Well, then fix this: ”We just eliminate all targets less than 5 kb or larger than 13 kb.”

Graph3.png

Fig.4 Enemy sited! Data points for test = black squares and circles; Enemies of success = gray squares and circles; Mean (red) +/-standard deviation (blue). Note that usually in analyzes like this the standard error is used. An unpaired, two-tailed student’s t-test was used for evaluation. Made by Chapper - unrestricted use allowed

Targets spotted…. And…. Done!


Graph4.png

Fig.5 Targets successfully eliminated, Sir! Data points for test = black squares and circles; Enemies of success = gray squares and circles; Mean (red) +/-standard deviation (blue). Note that usually in analyzes like this the standard error is used. An unpaired, two-tailed student’s t-test was used for evaluation. Made by Chapper - unrestricted use allowed

Even though you removed all the presumed “not possible” results your p-value is still too high (0.0228). Ok, the p-value is lower than 0.05 which is in accordance with some mysterious laws something like a prove for the truth. But your group leader, want to have much better results and forces you to find a solution for this “problem”.

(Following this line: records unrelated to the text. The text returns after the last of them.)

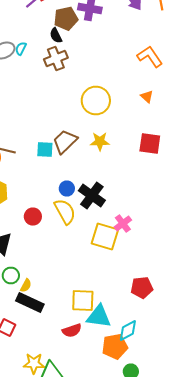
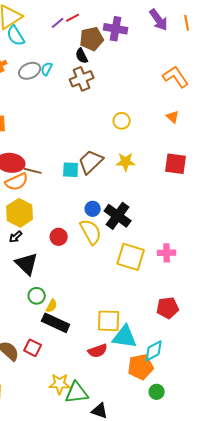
yellow circle: (96, 100) -> (122, 121), size x0.6
pink cross: (123, 224) -> (167, 253), moved, turned 36

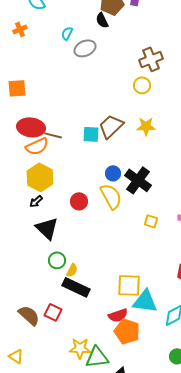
gray ellipse: (30, 71) -> (85, 48), moved
brown cross: (82, 79) -> (151, 59), moved
yellow square: (131, 257) -> (151, 221), size x0.5
orange pentagon: (141, 367) -> (127, 331), moved, turned 30

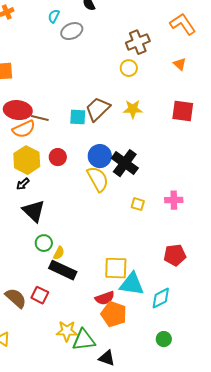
blue circle: (113, 173) -> (100, 156), size x1.5
red circle: (79, 201) -> (58, 157), moved

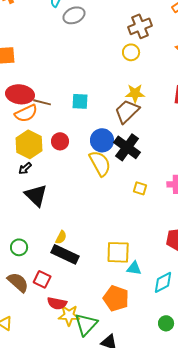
brown trapezoid: (98, 109) -> (127, 111), moved
green circle: (44, 243) -> (19, 247), moved
cyan triangle: (132, 284) -> (134, 268), size x0.6
red semicircle: (105, 298) -> (57, 303), moved, turned 30
green triangle: (84, 340) -> (86, 324), turned -40

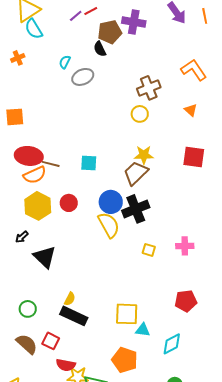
black cross: (127, 147) -> (136, 209), turned 32
black arrow: (25, 168) -> (22, 237), moved

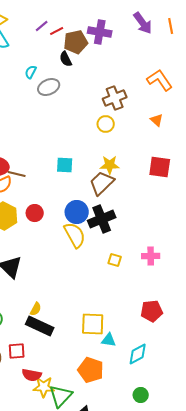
red line: (91, 11) -> (57, 31), moved
cyan square: (89, 163) -> (65, 165), moved
red square: (51, 341) -> (17, 351), turned -30

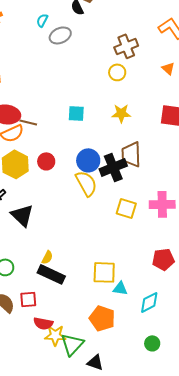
brown trapezoid: (102, 183) -> (131, 154), moved, turned -48
pink cross: (151, 256) -> (162, 204), size x1.4
yellow square: (115, 260) -> (126, 208), size x1.5

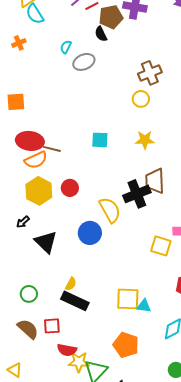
blue circle: (88, 160) -> (90, 233), moved
yellow square: (126, 208) -> (161, 246), moved
cyan triangle: (120, 288) -> (144, 306), moved

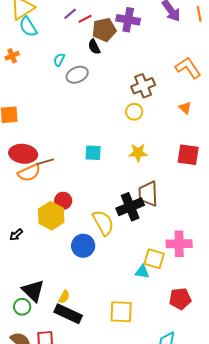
brown line: (52, 149) -> (45, 162), turned -30
yellow hexagon: (39, 191) -> (51, 216), moved
black triangle: (46, 242) -> (33, 291), moved
cyan triangle: (144, 306) -> (142, 272), moved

A lot of money was invested in this project, a lot of people are looking on your upcoming report, your career, your future, and the future of everything depend on a 100% “significant” result.

And now it’s getting pretty nasty. Because you start (in principle you did it already the whole time) something which is called P-Hacking. Just by removing some unwanted data points you bring your p-value in the right shape.

Graph5.png

Fig.6 P-hacking successful! Data points for test = black squares and circles; Outliers = gray squares and circles; Mean (red) +/-standard deviation (blue). Note that usually in analyzes like this the standard error is used. An unpaired, two-tailed student’s t-test was used for evaluation. Made by Chapper - unrestricted use allowed

Congratulation you produced…

… NO contribution to science!

That’s the curse of the p-value!!!


And the tragicomedy is not over now because now your study is published and the most people say: “Wow look at this, the p-value is only 0.0019 which means it was clearly shown that Steemit causes a lower stress burden then using Facebook.”

But actually, nothing was shown:

  • The participants you have chosen can’t be compared that easy
  • You forgot an important control (the non-users)
  • The way the telomere lengths were measured could differ
  • The entire statistical evaluation was just undertaken to receive a low p-value
  • Not enough references were used
  • Eventually, you discarded data points just for “better” results
  • and the remaining stuff looks so comparable that no one should rely on these data
  • moreover, you did not check whether a t-test can be used in this kind analyses

The whole study is therefore for the trash bin, but the p-value will spread your results around the globe and maybe next week you will hear in a TV show that it is not recommended to use Facebook anymore because it makes your telomeres short and thus causes an early painful death!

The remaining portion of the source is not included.